_What you are asked to do_
Copy out each entry below verbatim, skipping the images.

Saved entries
^^^^

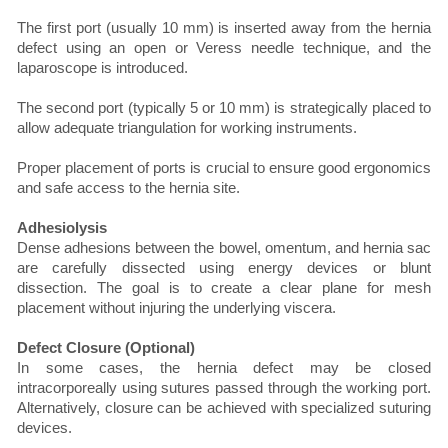
The first port (usually 10 mm) is inserted away from the hernia
defect using an open or Veress needle technique, and the
laparoscope is introduced.
The second port (typically 5 or 10 mm) is strategically placed to
allow adequate triangulation for working instruments.
Proper placement of ports is crucial to ensure good ergonomics
and safe access to the hernia site.
Adhesiolysis
Dense adhesions between the bowel, omentum, and hernia sac
are carefully dissected using energy devices or blunt
dissection. The goal is to create a clear plane for mesh
placement without injuring the underlying viscera.
Defect Closure (Optional)
In some cases, the hernia defect may be closed
intracorporeally using sutures passed through the working port.
Alternatively, closure can be achieved with specialized suturing
devices.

^^^^

_Answer below_
The first port (usually 10 mm) is inserted away from the hernia
defect using an open or Veress needle technique, and the
laparoscope is introduced.
The second port (typically 5 or 10 mm) is strategically placed to
allow adequate triangulation for working instruments.
Proper placement of ports is crucial to ensure good ergonomics
and safe access to the hernia site.
Adhesiolysis
Dense adhesions between the bowel, omentum, and hernia sac
are carefully dissected using energy devices or blunt
dissection. The goal is to create a clear plane for mesh
placement without injuring the underlying viscera.
Defect Closure (Optional)
In some cases, the hernia defect may be closed
intracorporeally using sutures passed through the working port.
Alternatively, closure can be achieved with specialized suturing
devices.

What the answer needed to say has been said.